As members of the Christian community at Yale, we write this letter reluctantly, not wanting to exacerbate further the hurt, confusion and frustration of this past weekend’s events surrounding Christopher Yuan. Yet we hope that some clarification may facilitate longer-term, constructive dialogue on campus. We roundly repudiate every form of bigotry and intolerance — any action or attitude that undermines the value and dignity of any person. We recognize that, contrary to the very spirit of Jesus, the Christian church has often perpetrated such wrongs, and to the extent we can, we apologize for these inexcusable offenses.
Our hope in bringing Christopher Yuan to speak to members of the Yale Christian Fellowship and Yale Students for Christ was to shore up a respectful and loving tone among Christians.
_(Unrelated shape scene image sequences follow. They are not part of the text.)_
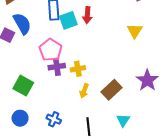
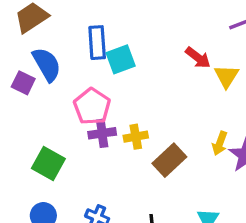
red arrow: (87, 15) -> (198, 58), moved, turned -56
brown rectangle: (112, 90) -> (169, 160), moved
yellow arrow: (84, 91) -> (220, 143), moved

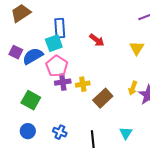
red arrow: (198, 58) -> (97, 40), moved
cyan square: (121, 59) -> (54, 43), moved
blue semicircle: (47, 64) -> (33, 56), moved, turned -90

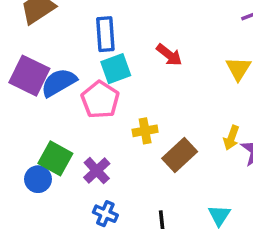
cyan square: (54, 43) -> (116, 69), moved
purple square: (16, 52) -> (29, 76), size x1.6
purple cross: (63, 82) -> (97, 171), moved, turned -35
blue circle: (28, 131) -> (38, 179), moved

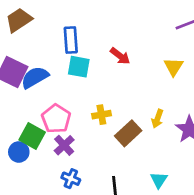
cyan square: (116, 69) -> (79, 67), turned 30
pink pentagon: (100, 100) -> (56, 119), moved
yellow arrow: (231, 138) -> (157, 119), moved

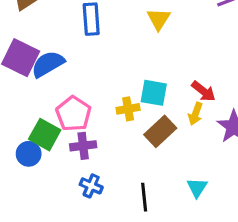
red arrow: (120, 56) -> (203, 91), moved
cyan square: (79, 67) -> (154, 93), moved
yellow triangle: (173, 67) -> (159, 19), moved
purple cross: (64, 145) -> (83, 146), turned 36

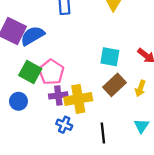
yellow cross: (128, 109) -> (78, 99), moved, size x1.6
yellow arrow: (195, 114) -> (140, 88), moved
green square: (45, 135) -> (30, 72), moved

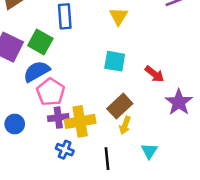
blue semicircle: (33, 36) -> (37, 71), moved
cyan square: (110, 57) -> (115, 61), moved
green square: (30, 72) -> (40, 42), moved
yellow arrow: (140, 88) -> (125, 125), moved

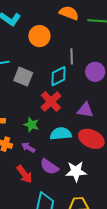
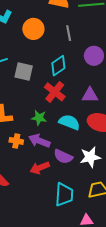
gray line: (72, 56) -> (69, 33), moved
cyan semicircle: (61, 134) -> (69, 122), turned 35
purple arrow: (28, 147) -> (39, 141), size x1.5
red arrow: (24, 174) -> (40, 168), turned 114

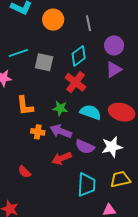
purple triangle: (90, 95) -> (114, 70), moved, turned -30

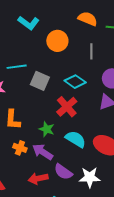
cyan diamond: (79, 56) -> (75, 82), turned 60

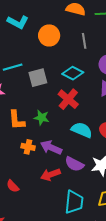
gray square: (40, 81) -> (38, 78), turned -30
green star: (47, 129) -> (42, 118), moved

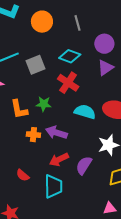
purple semicircle: (74, 164) -> (84, 165), moved, turned 102
cyan trapezoid: (74, 202) -> (53, 186), moved

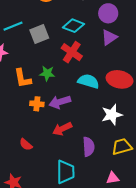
purple arrow: (56, 133) -> (60, 102), turned -35
purple semicircle: (84, 165) -> (89, 147), moved, turned 144
cyan trapezoid: (53, 186) -> (65, 172), moved

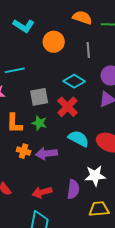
gray square: (39, 34) -> (39, 97), moved
red arrow: (62, 129) -> (42, 192), moved
purple semicircle: (89, 147) -> (73, 189), moved

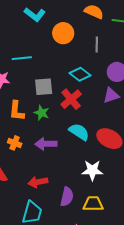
orange cross: (24, 151) -> (15, 143), moved
purple semicircle: (73, 189) -> (67, 197), moved

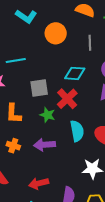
cyan diamond: (80, 74) -> (75, 73), turned -30
green star: (42, 113) -> (47, 115), moved
cyan semicircle: (79, 132) -> (77, 131), turned 50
In no way did we seek to position Christopher as someone to address the broader campus community.
Unfortunately, a series of divisive and factually imprecise emails rallied together a much larger audience, many of whom did not share the faith tradition in which Christopher was operating. His story and his perspectives have been deeply influenced by his encounters with God, and it is only within that framework that his words would make sense (if, in fact, they do). The thrust of his argument was that a Christian’s identity derives ultimately from a dynamic relationship with a living God. We took the risk of inviting Christopher because he regularly speaks out against discrimination based on sexual orientation and challenges churches to communicate a holistic picture of God’s love. Nevertheless, we recognize that his presence, for many individuals, was an offense rather than a help, and we are grieved by this.
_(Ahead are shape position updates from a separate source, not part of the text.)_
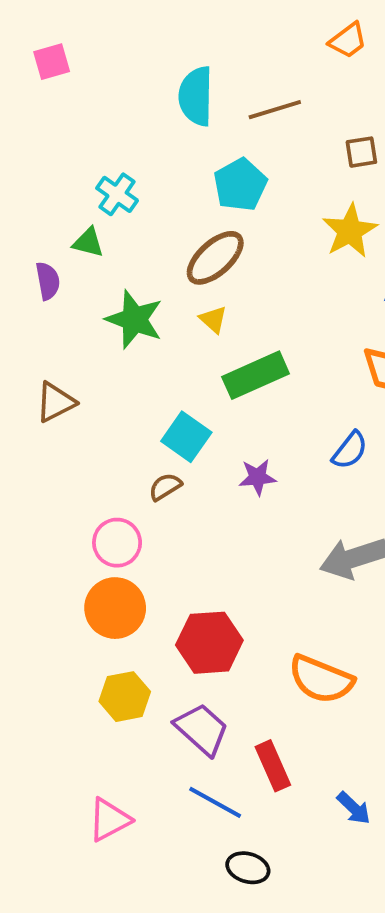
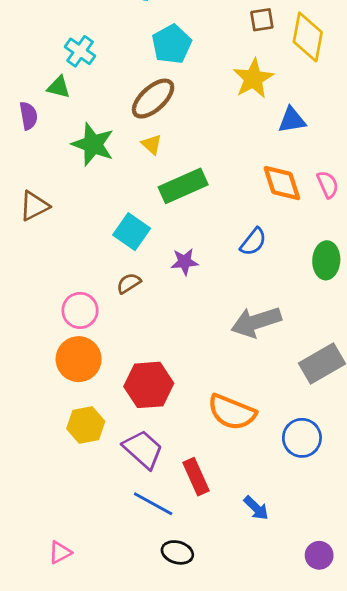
brown semicircle: (165, 487) -> (129, 283), moved
pink triangle: (109, 820) -> (60, 552), moved, size x0.7

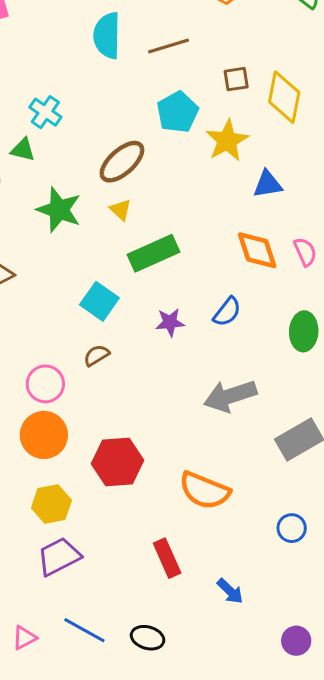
cyan pentagon: (172, 44) -> (178, 112), moved
purple star: (185, 262) -> (170, 322), moved
blue circle: (302, 438) -> (292, 528), moved, size x0.7
purple trapezoid: (143, 449) -> (59, 557), moved, turned -69
blue line: (153, 504) -> (84, 630), moved

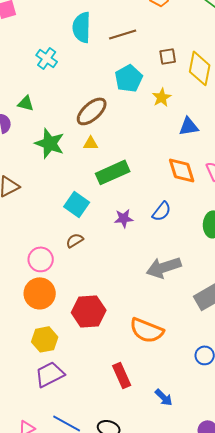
cyan cross: (45, 112) -> (47, 58), moved
yellow star: (227, 141) -> (162, 97), size x0.7
yellow triangle: (120, 210) -> (91, 143), turned -42

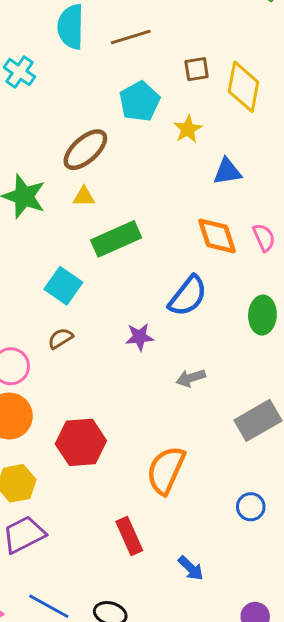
blue semicircle: (162, 211) -> (188, 296), size x1.4
purple star: (124, 218) -> (140, 337), moved
gray arrow: (164, 267) -> (191, 378), size x0.6
orange semicircle: (147, 330) -> (166, 470), turned 92

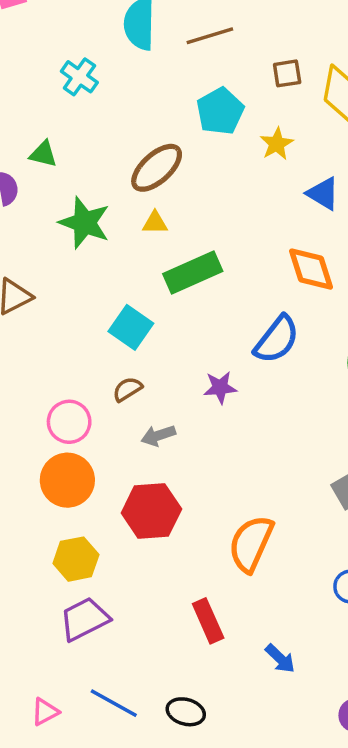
blue triangle: (227, 172) -> (323, 194), turned 40
gray arrow: (191, 378) -> (158, 436), moved

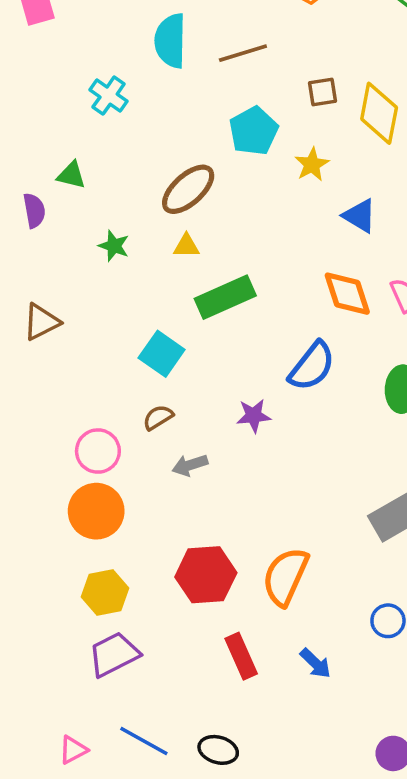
green star: (85, 223) -> (114, 246), size x0.6
red hexagon: (151, 511) -> (206, 575), moved
blue arrow: (280, 659) -> (315, 663), moved

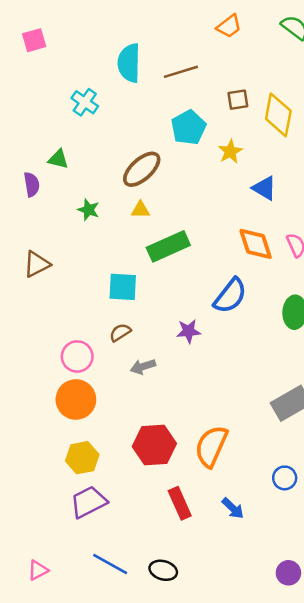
cyan square: (162, 354) -> (123, 287), turned -32
pink triangle: (73, 750) -> (38, 570), moved

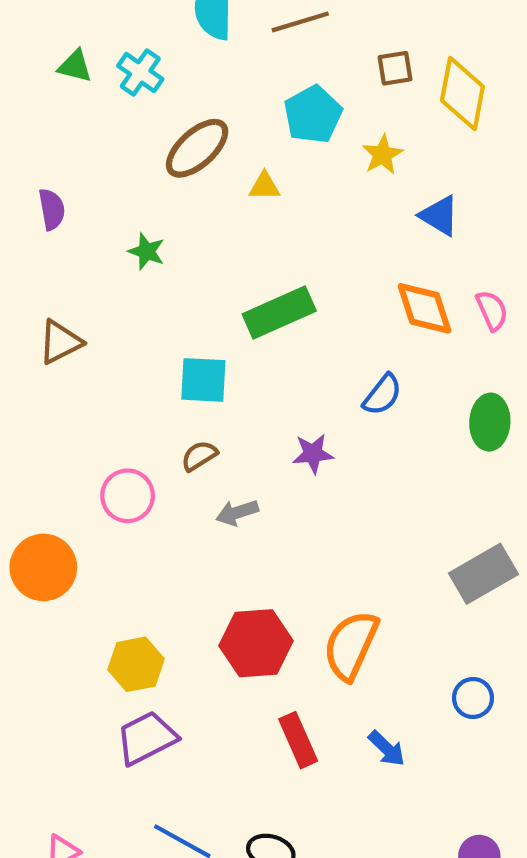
green triangle: (58, 159) -> (75, 66), moved
brown ellipse: (142, 169) -> (197, 148), moved
yellow triangle: (140, 210) -> (264, 186), moved
blue semicircle: (230, 296) -> (382, 395), size x0.7
orange circle: (76, 399) -> (43, 567), moved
Though this may seem perplexing given this past weekend, we have long desired for more amicable relationships between LGBTQ persons and Christians (and, of course, these are not mutually exclusive groups). Emotions have been frayed, and we, too, have been weary, wishing so desperately to get past destructive polarizations and to find a place of dialogue and connection where every person feels safe to consider gender, sexuality and faith matters. Our commitment is that the staff and students of YCF and YSC never act or speak disrespectfully, much less, hatefully, toward anyone. If you know members of these groups personally, we hope that you would be able to concur that this is indeed the case. We are by no means perfect, but the God in whom we put our confidence is — perfect in love and perfect in wisdom.
Sang Yun ’93 and Greg Hendrickson ’03
Yun is the staff director of Yale Students for Christ. Hendrickson is the staff director of the Yale Christian Fellowship.